Stored data entries:
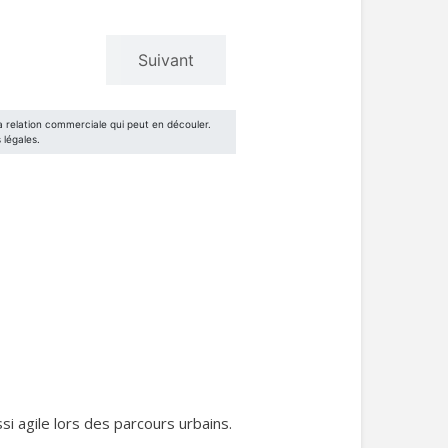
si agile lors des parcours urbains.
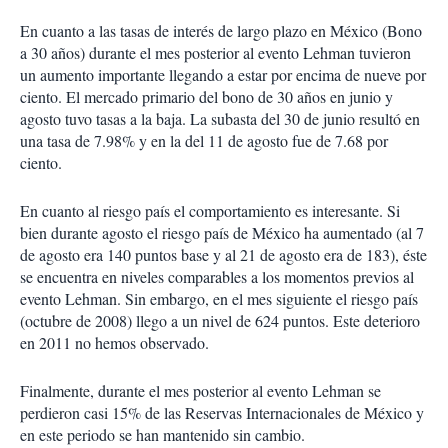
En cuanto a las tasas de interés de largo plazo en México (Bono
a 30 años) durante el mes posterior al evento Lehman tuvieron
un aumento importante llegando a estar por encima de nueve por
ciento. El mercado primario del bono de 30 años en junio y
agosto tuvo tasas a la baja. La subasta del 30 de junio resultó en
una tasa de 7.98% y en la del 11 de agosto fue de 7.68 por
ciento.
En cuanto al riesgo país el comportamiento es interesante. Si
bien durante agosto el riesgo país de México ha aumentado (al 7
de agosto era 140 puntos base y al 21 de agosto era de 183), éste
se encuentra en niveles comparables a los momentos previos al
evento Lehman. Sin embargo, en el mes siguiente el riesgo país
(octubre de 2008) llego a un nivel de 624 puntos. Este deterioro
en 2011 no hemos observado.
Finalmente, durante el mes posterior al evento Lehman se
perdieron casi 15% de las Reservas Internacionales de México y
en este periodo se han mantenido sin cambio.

• [YOUR ASSIGNMENT]: A faithful, word-for-word version of the records above is needed, with no images in it.

• [ANSWER FOR THE TASK]:
si agile lors des parcours urbains.
En cuanto a las tasas de interés de largo plazo en México (Bono
a 30 años) durante el mes posterior al evento Lehman tuvieron
un aumento importante llegando a estar por encima de nueve por
ciento. El mercado primario del bono de 30 años en junio y
agosto tuvo tasas a la baja. La subasta del 30 de junio resultó en
una tasa de 7.98% y en la del 11 de agosto fue de 7.68 por
ciento.
En cuanto al riesgo país el comportamiento es interesante. Si
bien durante agosto el riesgo país de México ha aumentado (al 7
de agosto era 140 puntos base y al 21 de agosto era de 183), éste
se encuentra en niveles comparables a los momentos previos al
evento Lehman. Sin embargo, en el mes siguiente el riesgo país
(octubre de 2008) llego a un nivel de 624 puntos. Este deterioro
en 2011 no hemos observado.
Finalmente, durante el mes posterior al evento Lehman se
perdieron casi 15% de las Reservas Internacionales de México y
en este periodo se han mantenido sin cambio.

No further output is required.